Vehicles each have a vehicle body having a front portion structure that is deformed into a predetermined configuration to absorb shock caused by a frontal collision of the vehicle. It is preferable that when shock caused by the frontal collision is absorbed as described above, the deceleration of the vehicle body (the load experienced by the vehicle body) reaches its peak during the early stages of the collision, and then the front portion structure is deformed such that the deceleration is relatively low and fixed. The reason for this is that the peak during the early stages induces forward inertial forces on occupants, thereby increasing the tension of each of seatbelts and reducing the distance between an air bag and a corresponding one of the occupants. In other words, a small amount of air bag deployment merely needs to be set, and therefore the air bag is less likely to injure the corresponding one of the occupants.
The shape of each of front side frames has conventionally been designed as described in Japanese Unexamined Patent Publication No. 2005-271811 to provide the above-described deceleration characteristics. Not only the shape has been designed as above, but also reinforcements have been locally placed on the front side frame, or a deformable bead has been provided on the front side frame to extend along the vehicle width, thereby changing the rigidity of a part of the front side frame in a front-to-rear direction of the vehicle.
Incidentally, one of significant measures to address needs for an improved behavior of a vehicle when driven and enhanced fuel efficiency is to reduce the vehicle body weight. However, such a countermeasure in which front side frames absorb shock as described above complicates the structure of each of the front side frames, for example, to inevitably increase the weight of the frame itself due to curving of the frame, or inevitably increase the frame weight due to the addition of the reinforcements to the frame.
In this connection, inventors of the present disclosure conducted studies to obtain intended shock absorption characteristics by cooperation of a front side frame and another extension frame located under the front side frame and extending forward. In other words, when the extension frame is utilized for the formation of the peak during the early stages, the front side frame merely needs to serve to absorb shock through axial compression, and the front side frame does not need to form a complicated shape. This helps reduce the weight of the front side frame.
Japanese Unexamined Patent Publication No. 2005-271811 describes that a suspension cross member below the front side frames include side frames extending forward of the vehicle, and the side frames are deformed to absorb shock caused by a frontal collision of the vehicle. This provision of the side frames is a countermeasure against a collision between the vehicle and an obstacle at a low level, which cannot be addressed using the front side frames, and does not allow the front side frames and the side frames below the front side frames to cooperate to obtain intended shock absorption characteristics.

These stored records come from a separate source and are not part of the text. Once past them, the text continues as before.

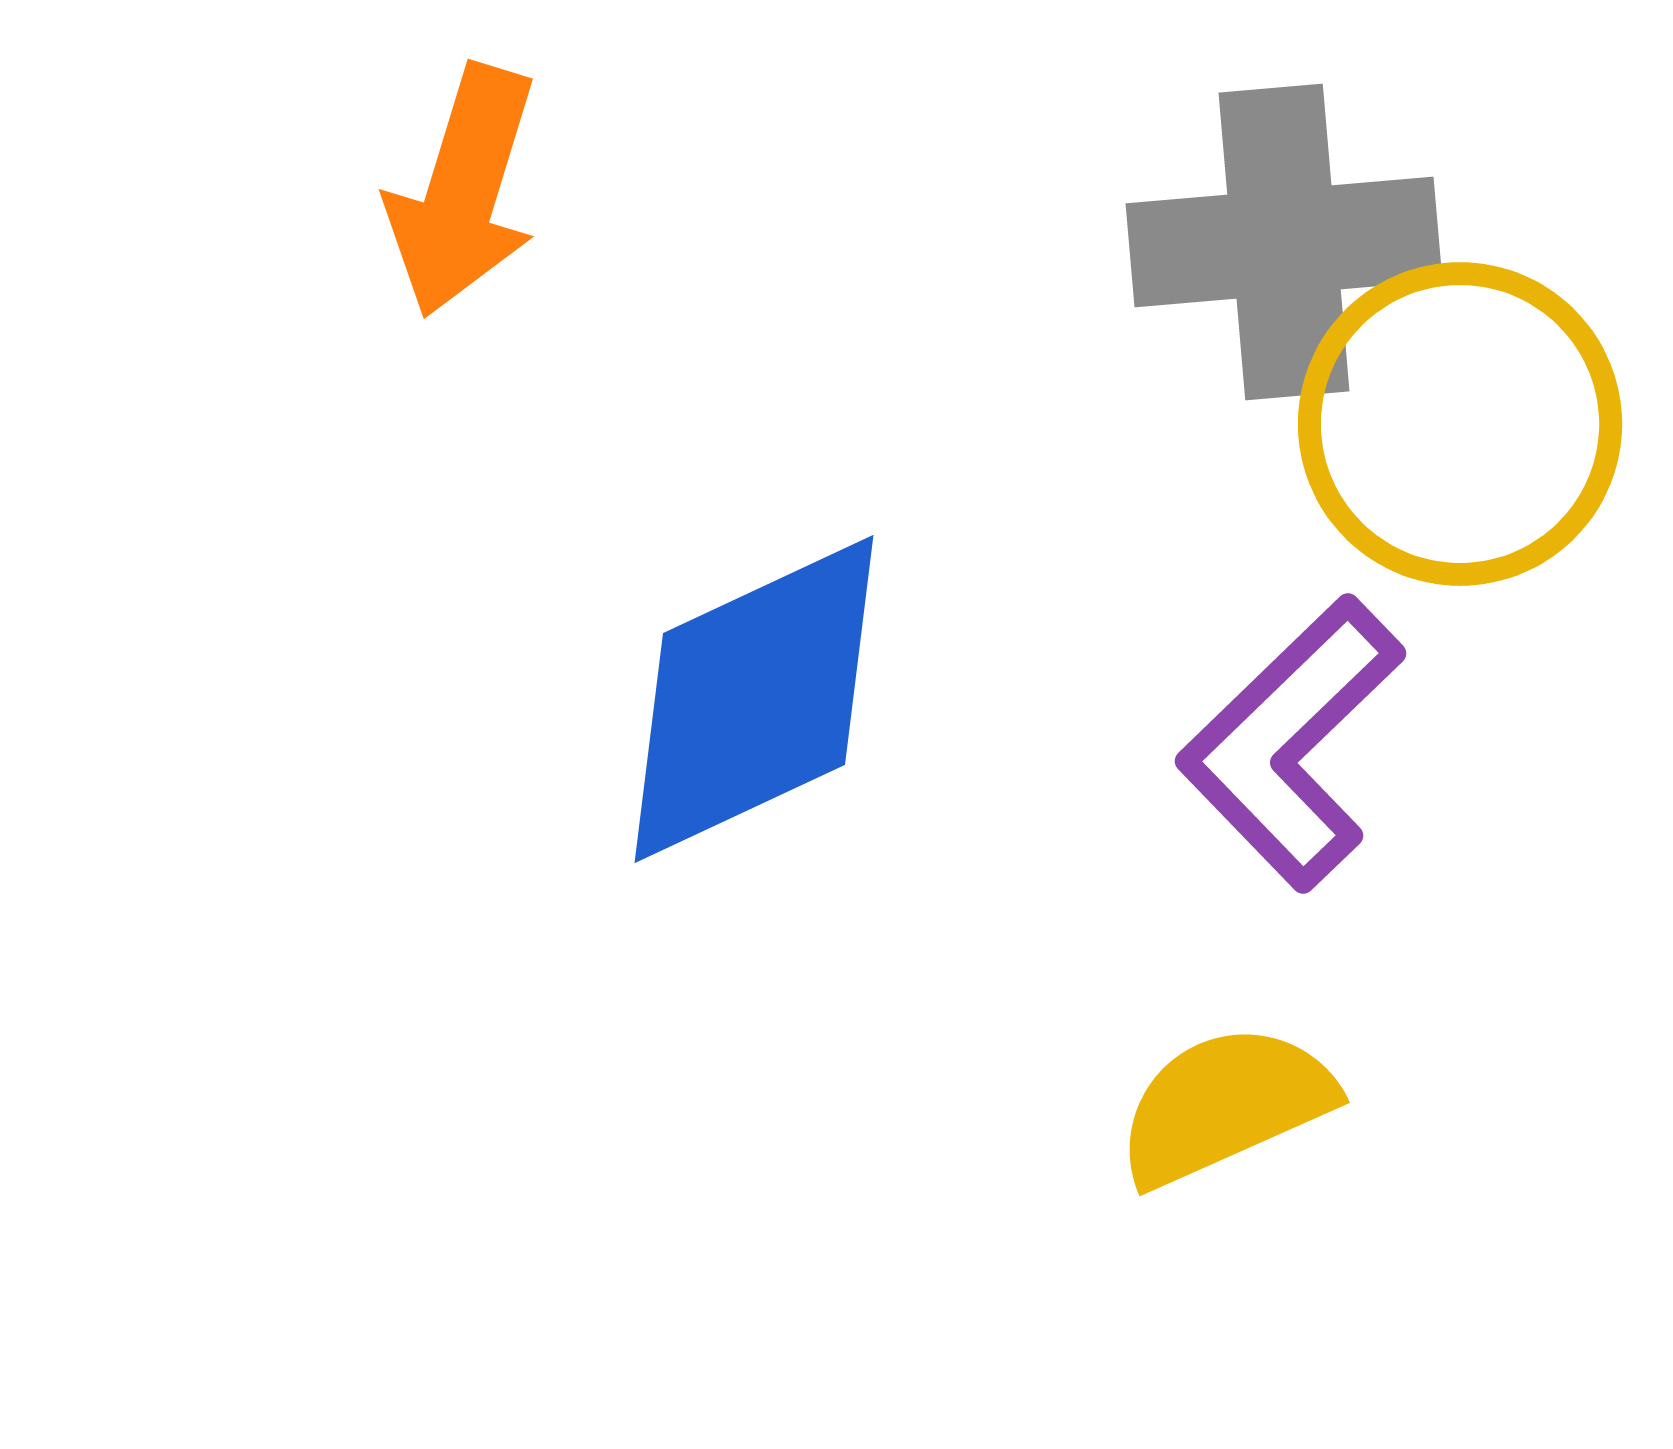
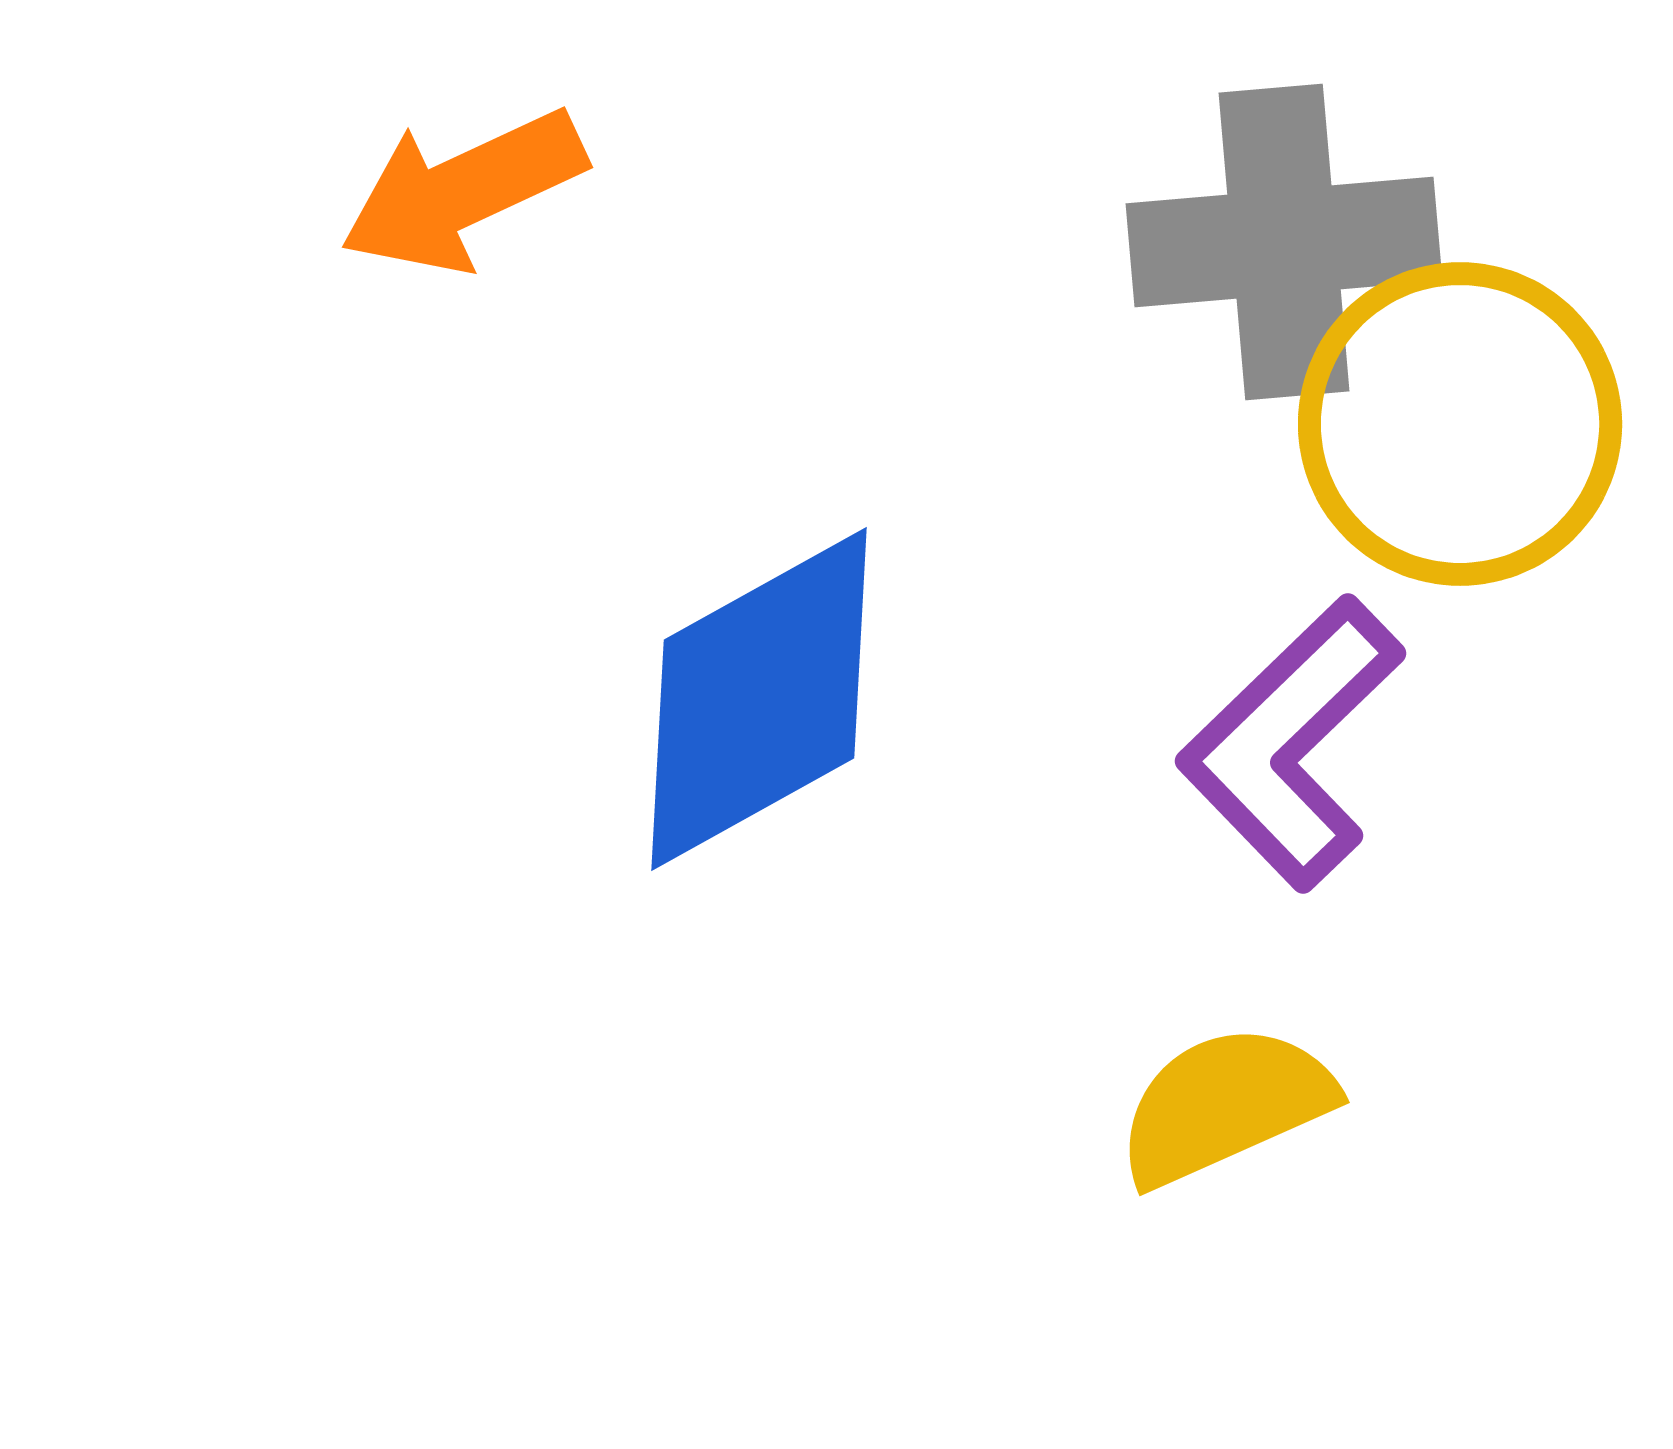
orange arrow: rotated 48 degrees clockwise
blue diamond: moved 5 px right; rotated 4 degrees counterclockwise
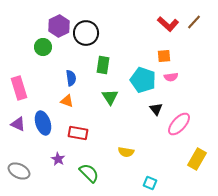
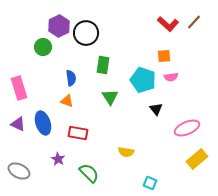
pink ellipse: moved 8 px right, 4 px down; rotated 25 degrees clockwise
yellow rectangle: rotated 20 degrees clockwise
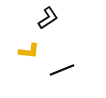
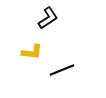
yellow L-shape: moved 3 px right, 1 px down
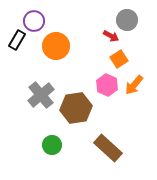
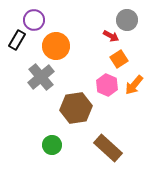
purple circle: moved 1 px up
gray cross: moved 18 px up
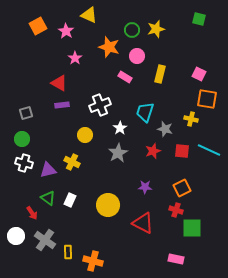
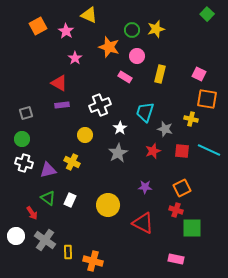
green square at (199, 19): moved 8 px right, 5 px up; rotated 32 degrees clockwise
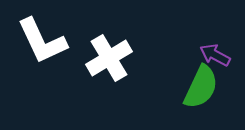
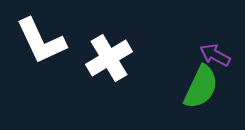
white L-shape: moved 1 px left
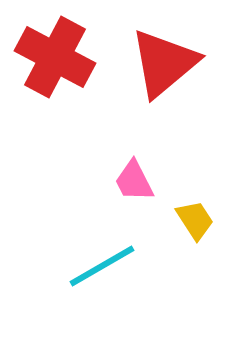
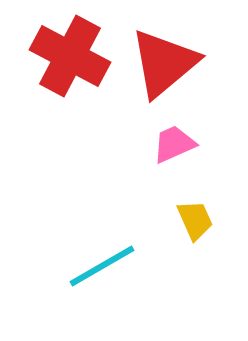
red cross: moved 15 px right, 1 px up
pink trapezoid: moved 40 px right, 37 px up; rotated 93 degrees clockwise
yellow trapezoid: rotated 9 degrees clockwise
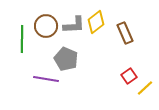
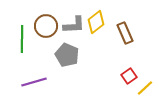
gray pentagon: moved 1 px right, 4 px up
purple line: moved 12 px left, 3 px down; rotated 25 degrees counterclockwise
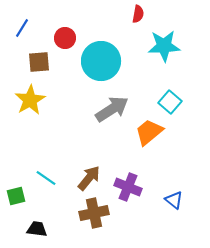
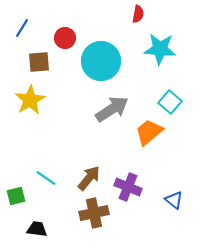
cyan star: moved 4 px left, 3 px down; rotated 8 degrees clockwise
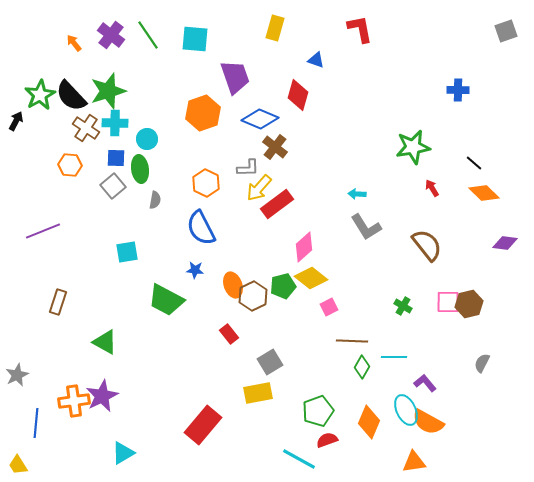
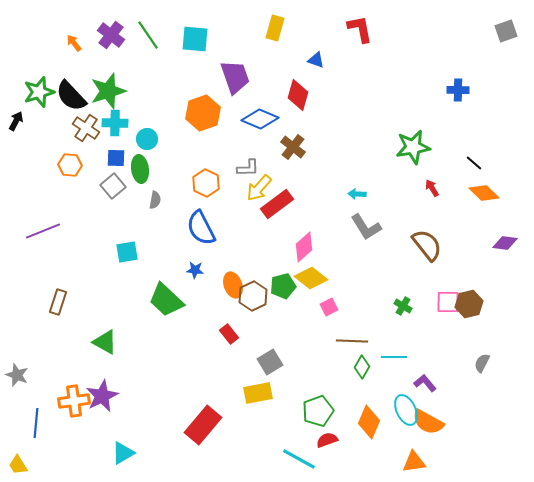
green star at (40, 95): moved 1 px left, 3 px up; rotated 12 degrees clockwise
brown cross at (275, 147): moved 18 px right
green trapezoid at (166, 300): rotated 15 degrees clockwise
gray star at (17, 375): rotated 25 degrees counterclockwise
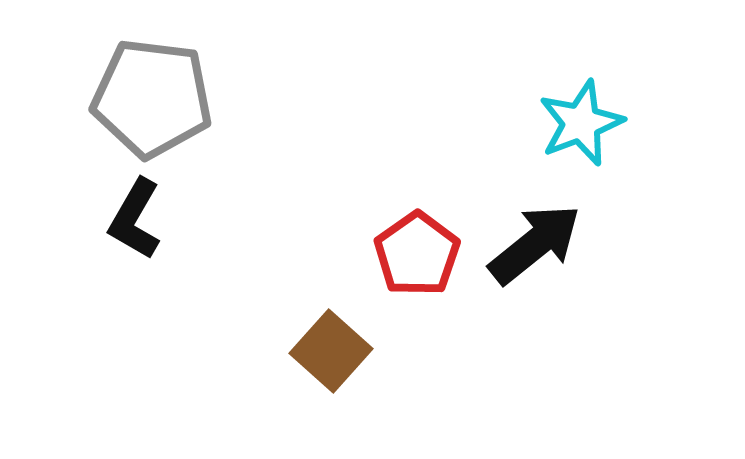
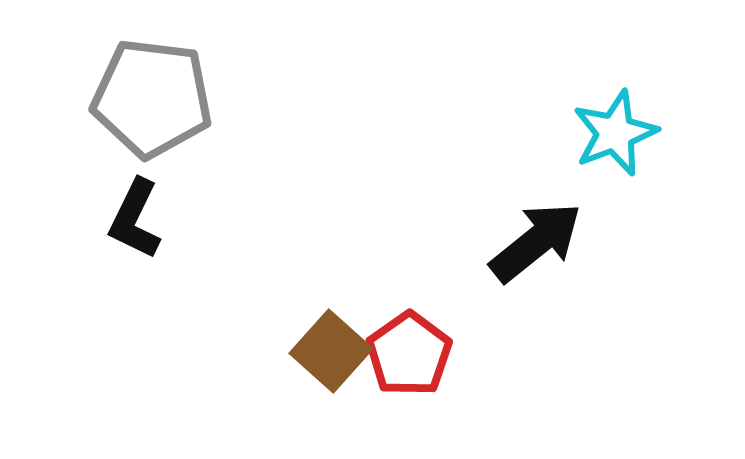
cyan star: moved 34 px right, 10 px down
black L-shape: rotated 4 degrees counterclockwise
black arrow: moved 1 px right, 2 px up
red pentagon: moved 8 px left, 100 px down
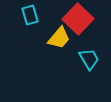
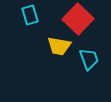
yellow trapezoid: moved 8 px down; rotated 60 degrees clockwise
cyan trapezoid: rotated 10 degrees clockwise
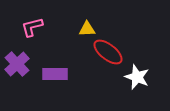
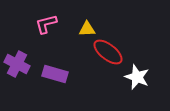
pink L-shape: moved 14 px right, 3 px up
purple cross: rotated 20 degrees counterclockwise
purple rectangle: rotated 15 degrees clockwise
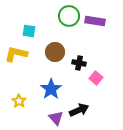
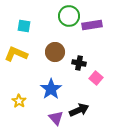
purple rectangle: moved 3 px left, 4 px down; rotated 18 degrees counterclockwise
cyan square: moved 5 px left, 5 px up
yellow L-shape: rotated 10 degrees clockwise
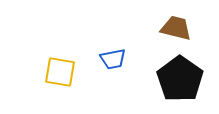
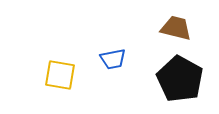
yellow square: moved 3 px down
black pentagon: rotated 6 degrees counterclockwise
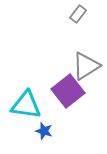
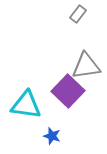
gray triangle: rotated 24 degrees clockwise
purple square: rotated 8 degrees counterclockwise
blue star: moved 8 px right, 5 px down
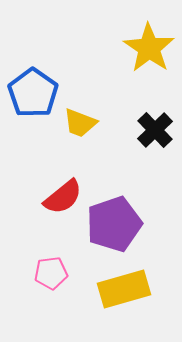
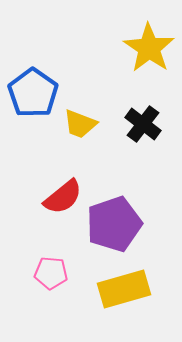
yellow trapezoid: moved 1 px down
black cross: moved 12 px left, 6 px up; rotated 9 degrees counterclockwise
pink pentagon: rotated 12 degrees clockwise
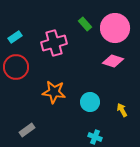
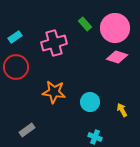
pink diamond: moved 4 px right, 4 px up
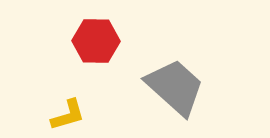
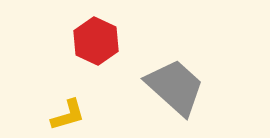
red hexagon: rotated 24 degrees clockwise
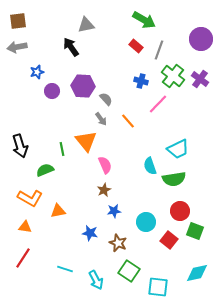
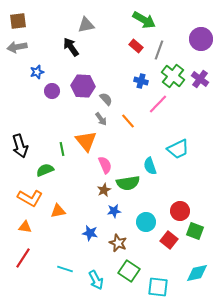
green semicircle at (174, 179): moved 46 px left, 4 px down
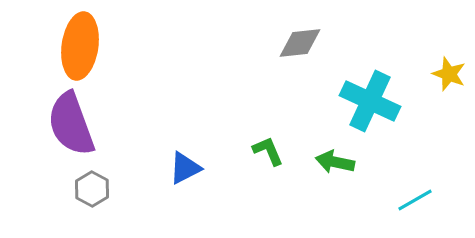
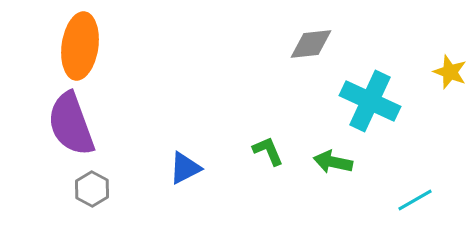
gray diamond: moved 11 px right, 1 px down
yellow star: moved 1 px right, 2 px up
green arrow: moved 2 px left
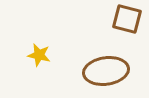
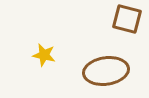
yellow star: moved 5 px right
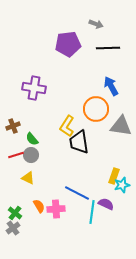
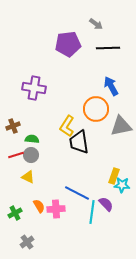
gray arrow: rotated 16 degrees clockwise
gray triangle: rotated 20 degrees counterclockwise
green semicircle: rotated 136 degrees clockwise
yellow triangle: moved 1 px up
cyan star: rotated 21 degrees clockwise
purple semicircle: rotated 21 degrees clockwise
green cross: rotated 24 degrees clockwise
gray cross: moved 14 px right, 14 px down
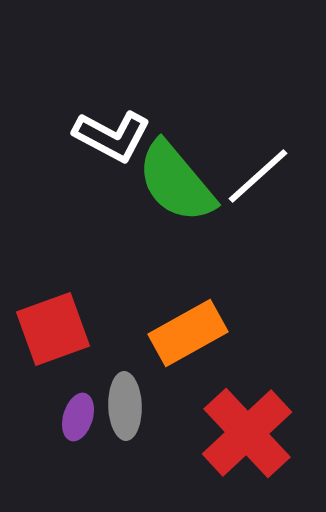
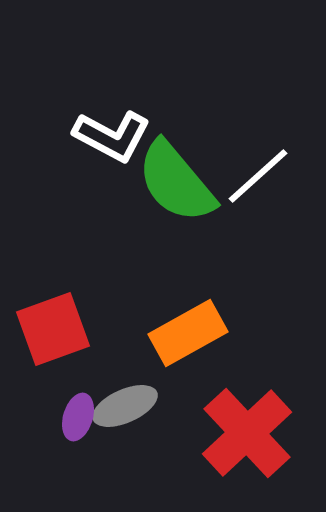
gray ellipse: rotated 68 degrees clockwise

When the extension frame is given a strength high enough to be resistant to a light collision to utilize the extension frame for the formation of the peak during the early stages, the extension frame is tightened against the collision load at the time of a light collision. Thus, the entire suspension cross member to which a collision load is transferred through the extension frame, and an entire member for supporting the suspension cross member need to be increased in rigidity, or the suspension cross member and the member need to be partially reinforced, resulting in the increased vehicle weight.
When, as described above, the front side frame and the extension frame cooperate to absorb shock, the extension frame needs to efficiently contribute to the formation of the peak during the early stages, and the front side frame needs to be axially compressed with reliability without being affected by the extension frame.
In short, it is an object of the present disclosure to reduce the collision load transferred through an extension frame to, for example, a suspension cross member at the time of a light collision.
It is another object of the present disclosure to obtain intended shock absorption characteristics by cooperation of a front side frame and the extension frame.
It is still another object of the present disclosure to obtain the intended shock absorption characteristics by cooperation of the front side frame and the extension frame to facilitate reducing the vehicle weight.
Yet other objects of the present disclosure are to allow the extension frame to ensure the formation of the peak during the early stages by the cooperation, and to ensure axial compression of the front side frame.